= Data records =

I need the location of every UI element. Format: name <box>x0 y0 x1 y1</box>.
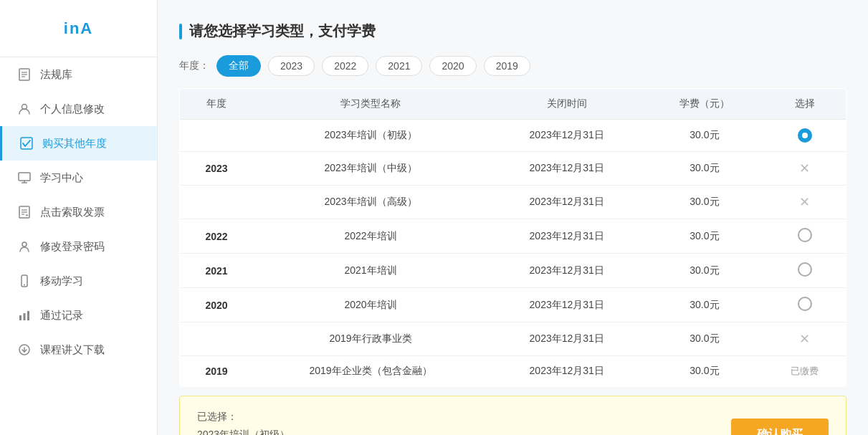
row-price: 30.0元 <box>646 288 764 322</box>
radio-empty-icon[interactable] <box>798 262 812 277</box>
table-row: 2020 2020年培训 2023年12月31日 30.0元 <box>180 288 846 322</box>
table-row: 2019 2019年企业类（包含金融） 2023年12月31日 30.0元 已缴… <box>180 356 846 387</box>
year-btn-2023[interactable]: 2023 <box>268 56 315 76</box>
book-icon <box>17 67 32 82</box>
col-year: 年度 <box>180 89 254 120</box>
row-price: 30.0元 <box>646 356 764 387</box>
row-year: 2021 <box>180 254 254 288</box>
sidebar-item-download[interactable]: 课程讲义下载 <box>0 333 157 367</box>
invoice-icon <box>17 205 32 219</box>
row-name: 2022年培训 <box>253 219 488 254</box>
row-select[interactable] <box>763 254 846 288</box>
sidebar-item-learning[interactable]: 学习中心 <box>0 161 157 195</box>
disabled-x-icon: ✕ <box>799 161 810 176</box>
sidebar-label: 学习中心 <box>40 171 83 185</box>
row-select[interactable] <box>763 288 846 322</box>
row-select[interactable] <box>763 219 846 254</box>
logo-text: inA <box>64 19 93 38</box>
sidebar-label: 购买其他年度 <box>42 137 107 150</box>
sidebar-label: 移动学习 <box>40 274 83 288</box>
sidebar-label: 通过记录 <box>40 309 83 322</box>
year-btn-2021[interactable]: 2021 <box>376 56 422 76</box>
row-year: 2020 <box>180 288 254 322</box>
row-name: 2023年培训（中级） <box>253 152 488 186</box>
row-name: 2019年企业类（包含金融） <box>253 356 488 387</box>
user-icon <box>17 102 32 116</box>
row-close-date: 2023年12月31日 <box>488 322 646 356</box>
row-year <box>180 322 254 356</box>
confirm-purchase-button[interactable]: 确认购买 <box>731 419 829 435</box>
row-year <box>180 186 254 219</box>
year-btn-2020[interactable]: 2020 <box>429 56 476 76</box>
courses-table: 年度 学习类型名称 关闭时间 学费（元） 选择 2023年培训（初级） 2023… <box>179 88 846 387</box>
row-select: ✕ <box>763 152 846 186</box>
row-name: 2021年培训 <box>253 254 488 288</box>
sidebar: inA 法规库 个人信息修改 购买其他年度 <box>0 0 158 435</box>
lock-user-icon <box>17 239 32 254</box>
year-filter: 年度： 全部 2023 2022 2021 2020 2019 <box>179 55 846 77</box>
summary-item: 2023年培训（初级） <box>197 426 329 435</box>
row-price: 30.0元 <box>646 152 764 186</box>
year-btn-2019[interactable]: 2019 <box>484 56 530 76</box>
radio-empty-icon[interactable] <box>798 297 812 311</box>
col-close: 关闭时间 <box>488 89 646 120</box>
col-select: 选择 <box>763 89 846 120</box>
table-row: 2023年培训（初级） 2023年12月31日 30.0元 <box>180 120 846 152</box>
col-price: 学费（元） <box>646 89 764 120</box>
disabled-x-icon: ✕ <box>799 332 810 346</box>
svg-rect-16 <box>19 315 22 320</box>
row-select[interactable] <box>763 120 846 152</box>
radio-empty-icon[interactable] <box>798 228 812 242</box>
row-price: 30.0元 <box>646 254 764 288</box>
chart-icon <box>17 308 32 322</box>
table-row: 2023年培训（高级） 2023年12月31日 30.0元 ✕ <box>180 186 846 219</box>
sidebar-item-fagui[interactable]: 法规库 <box>0 57 157 92</box>
row-close-date: 2023年12月31日 <box>488 288 646 322</box>
main-content: 请您选择学习类型，支付学费 年度： 全部 2023 2022 2021 2020… <box>158 0 868 435</box>
row-close-date: 2023年12月31日 <box>488 356 646 387</box>
sidebar-item-purchase[interactable]: 购买其他年度 <box>0 126 157 161</box>
screen-icon <box>17 171 32 185</box>
download-icon <box>17 343 32 357</box>
row-year <box>180 120 254 152</box>
checkbox-icon <box>19 136 34 150</box>
paid-badge: 已缴费 <box>791 365 819 376</box>
sidebar-item-invoice[interactable]: 点击索取发票 <box>0 195 157 229</box>
svg-rect-6 <box>19 173 30 181</box>
year-btn-2022[interactable]: 2022 <box>322 56 368 76</box>
summary-text: 已选择： 2023年培训（初级） 累计一年度课程，共计30元。 <box>197 408 329 435</box>
row-name: 2023年培训（初级） <box>253 120 488 152</box>
mobile-icon <box>17 274 32 288</box>
svg-rect-17 <box>24 313 26 320</box>
page-title: 请您选择学习类型，支付学费 <box>179 21 846 41</box>
year-filter-label: 年度： <box>179 59 209 72</box>
row-year: 2022 <box>180 219 254 254</box>
row-name: 2019年行政事业类 <box>253 322 488 356</box>
row-year: 2023 <box>180 152 254 186</box>
svg-point-13 <box>22 242 27 247</box>
row-select: ✕ <box>763 322 846 356</box>
radio-selected-icon[interactable] <box>798 128 812 143</box>
disabled-x-icon: ✕ <box>799 195 810 209</box>
sidebar-item-password[interactable]: 修改登录密码 <box>0 229 157 264</box>
sidebar-item-records[interactable]: 通过记录 <box>0 298 157 333</box>
sidebar-label: 个人信息修改 <box>40 102 105 116</box>
summary-label: 已选择： <box>197 408 329 426</box>
sidebar-item-personal[interactable]: 个人信息修改 <box>0 92 157 126</box>
sidebar-item-mobile[interactable]: 移动学习 <box>0 264 157 298</box>
row-name: 2023年培训（高级） <box>253 186 488 219</box>
year-btn-all[interactable]: 全部 <box>216 55 261 77</box>
table-row: 2023 2023年培训（中级） 2023年12月31日 30.0元 ✕ <box>180 152 846 186</box>
row-price: 30.0元 <box>646 120 764 152</box>
row-price: 30.0元 <box>646 186 764 219</box>
table-row: 2022 2022年培训 2023年12月31日 30.0元 <box>180 219 846 254</box>
sidebar-logo: inA <box>0 0 157 57</box>
row-select: ✕ <box>763 186 846 219</box>
row-close-date: 2023年12月31日 <box>488 120 646 152</box>
sidebar-label: 课程讲义下载 <box>40 343 105 357</box>
row-close-date: 2023年12月31日 <box>488 254 646 288</box>
table-row: 2021 2021年培训 2023年12月31日 30.0元 <box>180 254 846 288</box>
row-price: 30.0元 <box>646 322 764 356</box>
svg-point-15 <box>24 285 25 286</box>
svg-rect-18 <box>27 311 29 320</box>
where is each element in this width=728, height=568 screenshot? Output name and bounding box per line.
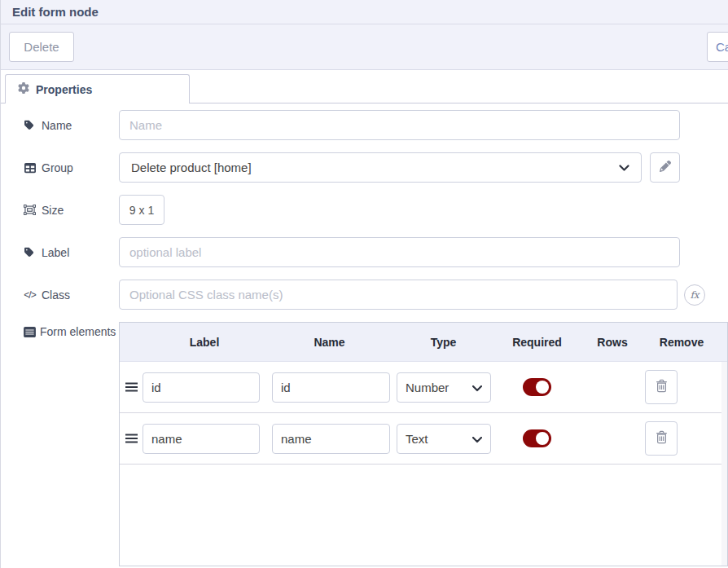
name-label: Name	[24, 119, 119, 132]
class-row: </> Class fx	[24, 280, 705, 310]
tag-icon	[24, 120, 36, 130]
group-label: Group	[24, 161, 119, 174]
element-name-input[interactable]	[272, 372, 390, 403]
tab-properties-label: Properties	[36, 83, 92, 96]
group-select-value: Delete product [home]	[131, 161, 619, 174]
element-name-input[interactable]	[272, 424, 390, 454]
delete-button[interactable]: Delete	[9, 32, 74, 62]
tab-properties[interactable]: Properties	[5, 74, 190, 103]
trash-icon	[656, 430, 668, 447]
dialog-title: Edit form node	[12, 5, 99, 19]
drag-handle-icon[interactable]	[125, 382, 138, 392]
tab-strip: Properties	[1, 70, 728, 103]
header-remove: Remove	[645, 336, 718, 349]
header-type: Type	[393, 336, 494, 349]
element-label-input[interactable]	[143, 372, 260, 403]
remove-element-button[interactable]	[645, 421, 678, 456]
table-row: Text	[120, 413, 727, 465]
label-row: Label	[24, 237, 680, 267]
size-row: Size 9 x 1	[24, 195, 680, 225]
edit-group-button[interactable]	[650, 152, 680, 183]
element-label-input[interactable]	[143, 424, 260, 454]
form-elements-label: Form elements	[24, 322, 119, 340]
required-toggle[interactable]	[523, 378, 551, 396]
class-label: </> Class	[24, 288, 119, 302]
required-toggle[interactable]	[523, 429, 551, 447]
group-select[interactable]: Delete product [home]	[119, 152, 642, 183]
drag-handle-icon[interactable]	[125, 434, 138, 443]
cancel-button[interactable]: Cancel	[707, 32, 728, 62]
header-rows: Rows	[580, 336, 645, 349]
tag-icon	[24, 247, 36, 258]
properties-form: Name Group Delete product [home]	[1, 103, 728, 566]
form-elements-table: Label Name Type Required Rows Remove	[119, 322, 728, 566]
label-label: Label	[24, 246, 119, 259]
chevron-down-icon	[472, 381, 482, 394]
element-type-select[interactable]: Text	[397, 424, 491, 454]
dialog-toolbar: Delete Cancel	[1, 24, 728, 70]
size-button[interactable]: 9 x 1	[119, 195, 164, 225]
class-input[interactable]	[119, 280, 678, 310]
label-input[interactable]	[119, 237, 680, 267]
toggle-knob	[536, 432, 549, 445]
size-label: Size	[24, 204, 119, 217]
toggle-knob	[536, 381, 549, 394]
group-row: Group Delete product [home]	[24, 152, 680, 183]
edit-form-node-dialog: Edit form node Delete Cancel Properties …	[0, 0, 728, 568]
list-alt-icon	[24, 327, 36, 337]
dialog-header: Edit form node	[1, 0, 728, 24]
table-icon	[24, 162, 36, 174]
trash-icon	[656, 379, 668, 395]
header-name: Name	[266, 336, 393, 349]
chevron-down-icon	[472, 432, 482, 446]
pencil-icon	[660, 161, 671, 174]
header-required: Required	[494, 336, 580, 349]
chevron-down-icon	[619, 161, 629, 174]
fx-badge-icon[interactable]: fx	[684, 284, 705, 306]
table-row: Number	[120, 362, 727, 413]
code-icon: </>	[24, 289, 36, 301]
object-group-icon	[24, 205, 36, 215]
name-row: Name	[24, 110, 680, 140]
header-label: Label	[143, 336, 266, 349]
form-elements-row: Form elements Label Name Type Required R…	[24, 322, 728, 566]
table-header-row: Label Name Type Required Rows Remove	[120, 323, 727, 362]
name-input[interactable]	[119, 110, 680, 140]
remove-element-button[interactable]	[645, 370, 678, 404]
gear-icon	[18, 82, 29, 96]
element-type-select[interactable]: Number	[397, 372, 491, 403]
table-scrollbar[interactable]	[721, 362, 727, 566]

= What you are asked to do =
Give the number of lines above that hold the word "rect", and nothing more.

= Answer for the task =
4